Pourtant, le service rendu n'a rien de comparable. D'un côté, les prothèses dentaires importées sont standardisées et ajustées de manière approximative à la bouche du patient ; de l'autre, le prothésiste de proximité a des échanges quotidiens avec les dentistes pour ajuster son implant aux besoins du patient.

Par ailleurs, aucune traçabilité n'existe pour établir l'origine géographique des importations, et les composants entrant dans la fabrication de ces prothèses sont très opaques.

Or le recours à ces produits importés est imposé par l'employeur, qu'il s'agisse d'un centre dentaire ou d'un groupe mutualiste. Les dentistes ne maîtrisent ni l'origine ni la qualité des prothèses proposées. Les patients en sont les premières victimes.

Si cette baisse des prix profitait aux patients et au budget de la sécurité sociale, nous aurions une raison de nous en réjouir. Il n'en est rien, puisque la prothèse reste remboursée à hauteur de 500 euros environ. Pouvez-vous, madame la ministre, me confirmer cet écart de prix entre le prix de revient et le remboursement ?

Des mesures s'imposent pour relocaliser la fabrication de prothèses dentaires de qualité, adaptées à la bouche des patients ; pour assurer la transparence, tant pour le patient et pour le dentiste, qui doivent connaître la composition et l'origine du produit ; pour renforcer la traçabilité et garantir la sécurité du patient ; pour réduire la dépendance aux importations à des coûts non contrôlés ; pour préserver un métier artisanal présent et nécessaire sur nos territoires ; enfin, pour que le remboursement s'effectue sur la base du juste prix, soit 38 euros, voire moins encore quand la prothèse ne coûte que quelques euros, et non 500 euros.

Madame la ministre, le Gouvernement compte-t-il prendre de telles mesures ?

M. le président. La parole est à Mme la ministre déléguée.

Mme Charlotte Parmentier-Lecocq, ministre déléguée auprès de la ministre de la santé, des familles, de l'autonomie et des personnes handicapées, chargée de l'autonomie et des personnes handicapées. Madame la sénatrice, permettez-moi de vous apporter la réponse de Mme la ministre de la santé, que vous interrogez sur la politique d'achat de prothèses dentaires du groupe mutualiste VYV3 Bretagne et, plus largement, sur la délocalisation de leur fabrication, notamment vers la Chine.

Cette situation soulève trois enjeux de santé publique, que vous avez rappelés : la sécurité des patients, la transparence de l'information et la préservation des compétences sanitaires sur notre territoire.

Tout d'abord, je veux rappeler un principe intangible : une prothèse dentaire est un dispositif médical. Elle doit donc respecter les mêmes exigences de qualité et de sécurité, quel que soit son lieu de fabrication.

Ensuite, la transparence envers le patient est indispensable. Le devis préalable est obligatoire ; pour permettre un choix éclairé, il doit mentionner le lieu de fabrication du dispositif.

Sur le plan économique, la position du Gouvernement est constante. Il ne peut y avoir de contournement des règles fiscales ni, à plus forte raison, des règles sanitaires. Les importations doivent respecter les mêmes obligations.

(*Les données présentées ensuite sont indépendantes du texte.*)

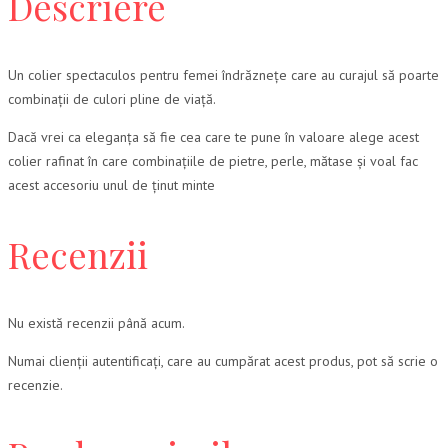
Descriere
Un colier spectaculos pentru femei îndrăznețe care au curajul să poarte
combinații de culori pline de viață.
Dacă vrei ca eleganța să fie cea care te pune în valoare alege acest
colier rafinat în care combinațiile de pietre, perle, mătase și voal fac
acest accesoriu unul de ținut minte
Recenzii
Nu există recenzii până acum.
Numai clienții autentificați, care au cumpărat acest produs, pot să scrie o
recenzie.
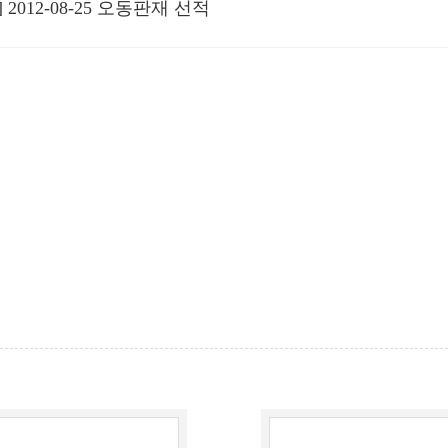
 2012-08-25 오동판재 선적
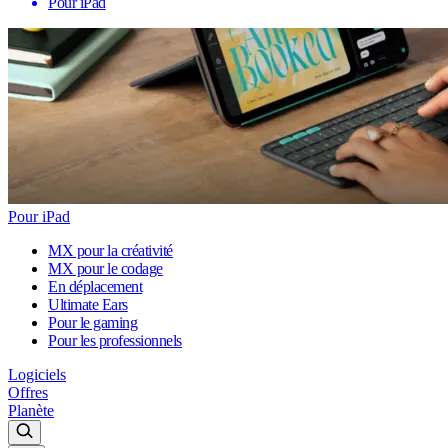
Pour iPad
Pour iPad
MX pour la créativité
MX pour le codage
En déplacement
Ultimate Ears
Pour le gaming
Pour les professionnels
Logiciels
Offres
Planète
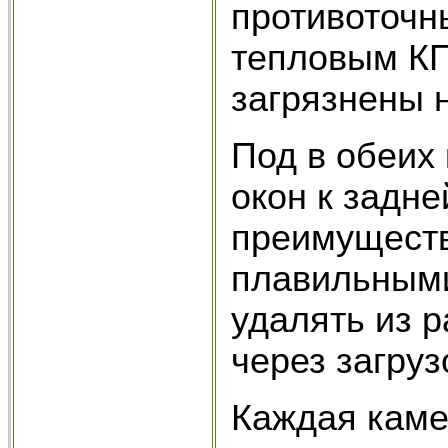
противоточн
тепловым КП
загрязнены 
Под в обеих 
окон к задне
преимуществ
плавильными
удалять из 
через загруз
Каждая каме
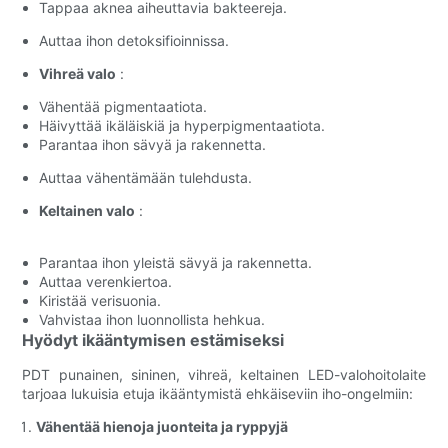
Tappaa aknea aiheuttavia bakteereja.
Auttaa ihon detoksifioinnissa.
Vihreä valo
:
Vähentää pigmentaatiota.
Häivyttää ikäläiskiä ja hyperpigmentaatiota.
Parantaa ihon sävyä ja rakennetta.
Auttaa vähentämään tulehdusta.
Keltainen valo
:
Parantaa ihon yleistä sävyä ja rakennetta.
Auttaa verenkiertoa.
Kiristää verisuonia.
Vahvistaa ihon luonnollista hehkua.
Hyödyt ikääntymisen estämiseksi
PDT punainen, sininen, vihreä, keltainen LED-valohoitolaite
tarjoaa lukuisia etuja ikääntymistä ehkäiseviin iho-ongelmiin:
Vähentää hienoja juonteita ja ryppyjä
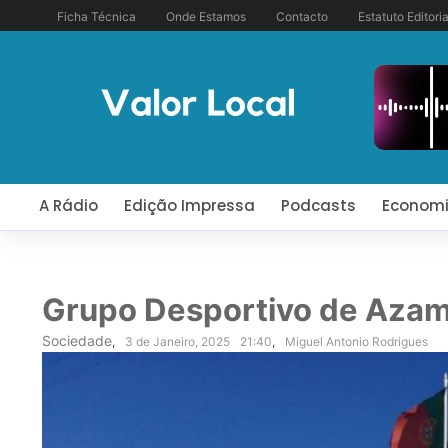
Ficha Técnica
Onde Estamos
Contacto
Estatuto Editoria
A Rádio
Edição Impressa
Podcasts
Econom
Grupo Desportivo de Azamb
Sociedade
,
3 de Janeiro, 2025
21:40
,
Miguel Antonio Rodrigues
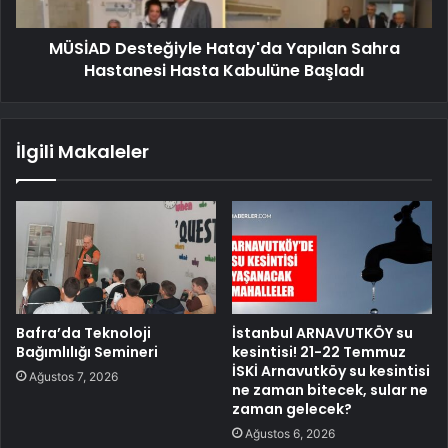
MÜSİAD Desteğiyle Hatay'da Yapılan Sahra
Hastanesi Hasta Kabulüne Başladı
İlgili Makaleler
Bafra’da Teknoloji
İstanbul ARNAVUTKÖY su
Bağımlılığı Semineri
kesintisi! 21-22 Temmuz
İSKİ Arnavutköy su kesintisi
Ağustos 7, 2026
ne zaman bitecek, sular ne
zaman gelecek?
Ağustos 6, 2026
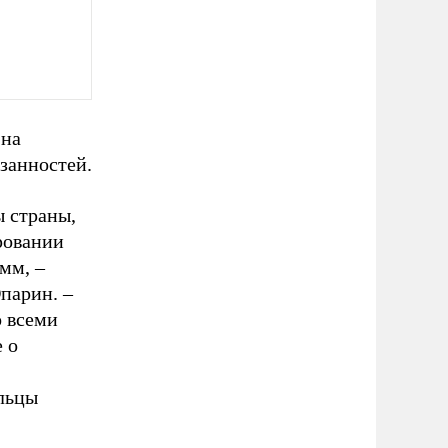
 на
занностей.
ы страны,
ровании
мм, –
Опарин. –
о всеми
 о
льцы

Face aux situations de concurrence déloyale, l'État renforce donc les contrôles portant sur les conditions d'importation, sur la conformité des dispositifs et sur l'information du patient ; ainsi seulement pourra-t-on garantir des conditions de concurrence équitables.

Tous les services de l'État sont donc pleinement mobilisés pour garantir la sécurité des patients, assurer la transparence et accompagner la filière française, responsable et exigeante, de la prothèse dentaire.

M. le président. La parole est à Mme Annie Le Houerou, pour la réplique.

Mme Annie Le Houerou. Madame la ministre, vous évoquez des contrôles, mais ceux-ci restent purement théoriques : dans la réalité, aucune vérification n'est réalisée, et les dentistes subissent ces importations, ce qui met en péril tant leur indépendance que la déontologie de leur métier.